RP Operator: Support pods getting moved during a drain operation

0xdiba commented 1 year ago

During a standard kubernetes upgrade the process is to drain nodes and wait for pods to move to newly created node groups. During that operation old nodes are drained and cordoned and they end up with a NoSchedule taint on them (so they can be safely removed):

  taints:
    - effect: NoSchedule
      key: node.kubernetes.io/unschedulable

Going through that operation, RP pods are correctly drained from the old node but fail to get scheduled on a new node due to their PVCs' affinity to the old node (which is already marked as unschedulable). In the operator we are watching for NoExecute taint to delete PVCs and allow the pods to get scheduled on new nodes which does not cover cases of unschedulable nodes. To allow seamless node rollouts PVCs need to be able to get deleted and pods to get rescheduled. We need to watch for NoSchedule taints on the nodes either always (as we do with NoExecute) or (to be more safe) only when the cluster is into a planned maintenance mode (eg specifically annotating the Cluster CR).

JIRA Link: CORE-2325

RafalKorepta commented 1 year ago

Chain of events I saw in Pod yaml definition:

Deletion timestamp appear
Finalizer operator.redpanda.com/finalizer removed
containerStatuses for Redpanda container changed with
- ready moved from true to false
- started moved from true to false
- status.containerStatuses.state.running changed to status.containerStatuses.state.terminated with reason Completed
pod metadata changed:
- deletionGracePeriodSeconds from 0 to 120
- new deletionTimestamp value
Now the fun part!
- annotation operator.redpanda.com/node-id removed
- metadata deletionGracePeriodSeconds removed
- metadata deletionTimestamp removed
- new metadata uid value
- kubernetes token volume changed from kube-api-access-98rdv to kube-api-access-dxnbd
- NodeName is removed. The gke-redpanda-ch4hv7ddus-redpanda-7a90-1cd7524e-2vd1 is gone
- whole status is removed and only status.phase=Pending and status.qosClass=Guaranteed
The next update is about condition Pod unschedulable. Due to the fact GKE put taint on the Node that will be deleted soon.
Finalizer is added operator.redpanda.com/finalizer
Next update is about the condition when old node is removed

To complete the view if we could track the Node Kubernetes resource we would see couple of things (in time order)

metadata:
  annotations:
    gke-current-operation: |
      operation_type: UPGRADE_NODES
      lock_end_timestamp: 1682524463
      operation_name: "operation-1682524263257-ff6ecdb6-ffc7-40b8-bd13-f6afc3d17569"

spec:
  taints:
    - effect: NoSchedule
      key: node.kubernetes.io/unschedulable
      timeAdded: "2023-04-26T15:53:34Z"
  unschedulable: true

metadata:  
  labels:
    operation.gke.io/type: drain

spec:
  taints:
    - effect: NoSchedule
      key: node.kubernetes.io/unreachable
      timeAdded: "2023-04-26T15:54:17Z"

If we could create special reconciler that get’s Cluster object. Search for Pods in Pending state. Looks for Persistent Volume Claim attached to Pending Pod. Looks for Persistent Volume binded to PVC. Check the node affinity within Persistent Volume. Verifies that Persistent Volume is using hostPath or local and node from node affinity is gone then Persistent Volume Claim can be removed along side with Pod in Pending state.

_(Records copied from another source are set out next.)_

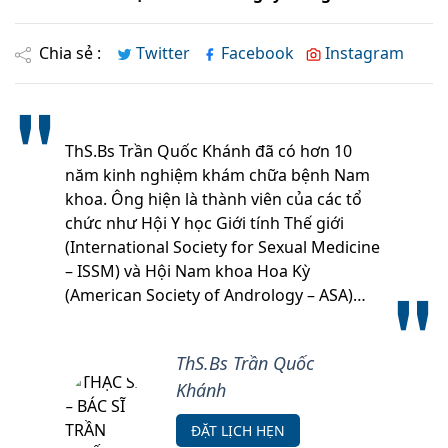
Chia sẻ :
Twitter
Facebook
Instagram
ThS.Bs Trần Quốc Khánh đã có hơn 10
năm kinh nghiệm khám chữa bệnh Nam
khoa. Ông hiện là thành viên của các tổ
chức như Hội Y học Giới tính Thế giới
(International Society for Sexual Medicine
– ISSM) và Hội Nam khoa Hoa Kỳ
(American Society of Andrology – ASA)…
ThS.Bs Trần Quốc
Khánh
ĐẶT LỊCH HẸN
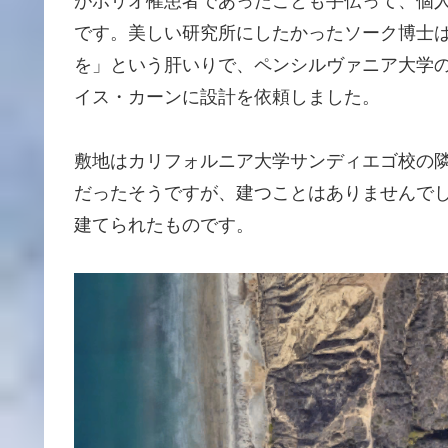
がポリオ罹患者であったことも手伝って、個
です。美しい研究所にしたかったソーク博士
を」という肝いりで、ペンシルヴァニア大学
イス・カーンに設計を依頼しました。
敷地はカリフォルニア大学サンディエゴ校の
だったそうですが、建つことはありませんでした
建てられたものです。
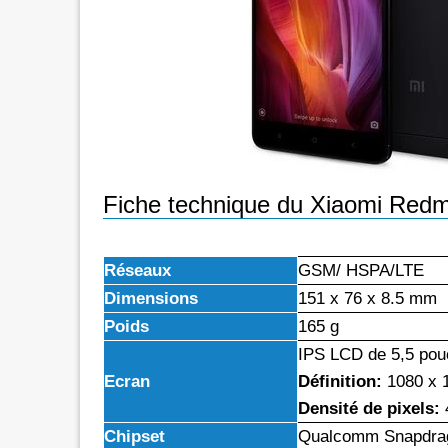
rs les réseaux sociaux avec *6 chez
Promotion inwi: L'illimité vers 
oc
avec *6
e de 30 Dh donne dorénavant un
A l'instar de Maroc Telecom et 
té aux réseaux sociaux chez Orange.
bénéficier ses clients prépayés 
e d'une offre promotionnelle qui
certains réseaux sociaux. A 5 Dh, le client aura
e 24 mars 2026, les clients prépayés
droit à 100 Mo valables vers 
oc peuvent désormais bénéficier
Facebook, Twitter, Instagram 
Fiche technique du Xiaomi Redmi
 Instagram
300 Mo pour le Pass de 10 Dh.
urant 30 jours, et ce, en
passage que dans le cadre d'un
 le code d'une recharge de 30 Dh
promotionnelle qui prendra fi
Réseaux
GSM/ HSPA/LTE
ivi de *6. Rappelons
le Pass 30 Dh de inwi offre un
Dimensions
151 x 76 x 8.5 mm
Poids
165 g
IPS LCD de 5,5 pou
Ecran
Définition:
1080 x 1
Densité de pixels:
Chipset
Qualcomm Snapdra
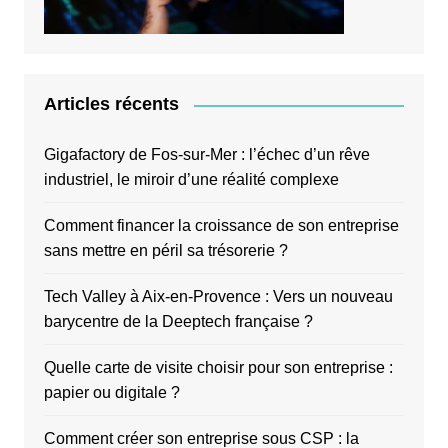
Articles récents
Gigafactory de Fos-sur-Mer : l’échec d’un rêve
industriel, le miroir d’une réalité complexe
Comment financer la croissance de son entreprise
sans mettre en péril sa trésorerie ?
Tech Valley à Aix-en-Provence : Vers un nouveau
barycentre de la Deeptech française ?
Quelle carte de visite choisir pour son entreprise :
papier ou digitale ?
Comment créer son entreprise sous CSP : la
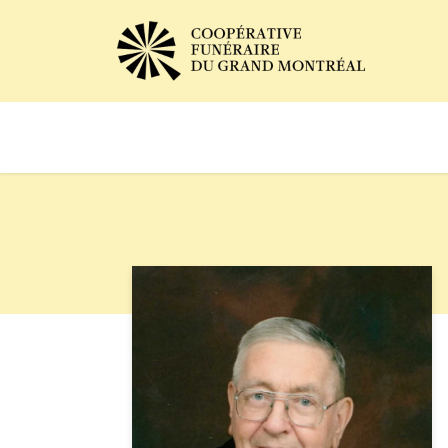
Avis de décès
Services of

joejulian commented 1 year ago

In talking with @tdewitt, I'm thinking we should add an annotation to the Cluster resource to make the operator work in an unsafe way. By unsafe, I mean once a pod is deleted and the node its PV is assigned to is unschedulable: true, we delete the PVC and allow the pod to be rescheduled elsewhere.

tdewitt commented 1 year ago

Any update here?

RafalKorepta commented 1 year ago

I'm working on new dedicated to GKE node pool upgrades reconciler.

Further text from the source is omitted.